After my last attempt with Eggless Mango Cake received much appreciation, I was motivated to experiment again with Mango. However, I wanted to try something different this time, preferably without condensed milk. So when I discovered this recipe, I was super excited to try it out! Made few variations and to my utter delight, it came out awesome!
I served this at tea time and it became an instant hit! A slightly dense cake, the Semolina gives it a wonderful texture, while the Cardamom flavour is just heavenly! The best part was that the cake tasted even tastier the next day!
Wholewheat flour/Atta - 1 Cup
Semolina/Rava - 1/2 Cup (The original recipe mentioned thin rava however, I had the thick one available so I used that and the cake came out equally good)
Baking Soda - 1/2 tsp
Baking Powder - 1 tsp
Salt - a pinch
Mangoes - 1-2 No., chopped
Mango emulsion/mango essence - 1 tsp
Grain Sugar - 3/4 Cup
Green Cardamom/Elaichi - 3-4 No.
Curd - 1/4 Cup
Refined Oil - 2tbsp
Warm Milk - 2tbsp
Walnuts - 1/2 Cup, chopped
1. In a blender jar, take the chopped Mango, sugar and green cardamom and blend into a smooth paste.

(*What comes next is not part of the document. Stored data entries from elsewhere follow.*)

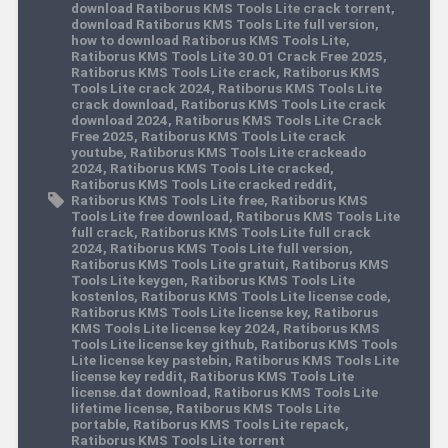
download Ratiborus KMS Tools Lite crack torrent
,
download Ratiborus KMS Tools Lite full version
,
how to download Ratiborus KMS Tools Lite
,
Ratiborus KMS Tools Lite 30.01 Crack Free 2025
,
Ratiborus KMS Tools Lite crack
,
Ratiborus KMS
Tools Lite crack 2024
,
Ratiborus KMS Tools Lite
crack download
,
Ratiborus KMS Tools Lite crack
download 2024
,
Ratiborus KMS Tools Lite Crack
Free 2025
,
Ratiborus KMS Tools Lite crack
youtube
,
Ratiborus KMS Tools Lite crackeado
2024
,
Ratiborus KMS Tools Lite cracked
,
Ratiborus KMS Tools Lite cracked reddit
,
Ratiborus KMS Tools Lite free
,
Ratiborus KMS
Tools Lite free download
,
Ratiborus KMS Tools Lite
full crack
,
Ratiborus KMS Tools Lite full crack
2024
,
Ratiborus KMS Tools Lite full version
,
Ratiborus KMS Tools Lite gratuit
,
Ratiborus KMS
Tools Lite keygen
,
Ratiborus KMS Tools Lite
kostenlos
,
Ratiborus KMS Tools Lite license code
,
Ratiborus KMS Tools Lite license key
,
Ratiborus
KMS Tools Lite license key 2024
,
Ratiborus KMS
Tools Lite license key github
,
Ratiborus KMS Tools
Lite license key pastebin
,
Ratiborus KMS Tools Lite
license key reddit
,
Ratiborus KMS Tools Lite
license.dat download
,
Ratiborus KMS Tools Lite
lifetime license
,
Ratiborus KMS Tools Lite
portable
,
Ratiborus KMS Tools Lite repack
,
Ratiborus KMS Tools Lite torrent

2. Transfer the Mango-Sugar-Cardamom mixture to a mixing bowl.
3. Add the curd, mango emulsion and oil. Mix well using a whisk. The wet mixture is ready.
4. Sieve together the wholewheat flour, rava, baking soda and baking powder. The dry mixture is ready.
5. Add the sieved dry mixture to the wet mixture and gently fold. If the mixture is too thick, add 1 tsp warm milk at a time and adjust the consistency to a smooth batter neither too thick, nor runny.x
6. Add the chopped walnuts and mix slightly.
7. Transfer the batter to a greased loaf tin. Tap lightly to even the batter.
8. Bake in a preheated oven at 190 degree celsius for around 35 minutes or till a knife comes out clean when pricked in the cake.
9. Demould and cool on a wire rack for 15-20 minutes. Enjoy the cake with tea or as a dessert.
The softness test...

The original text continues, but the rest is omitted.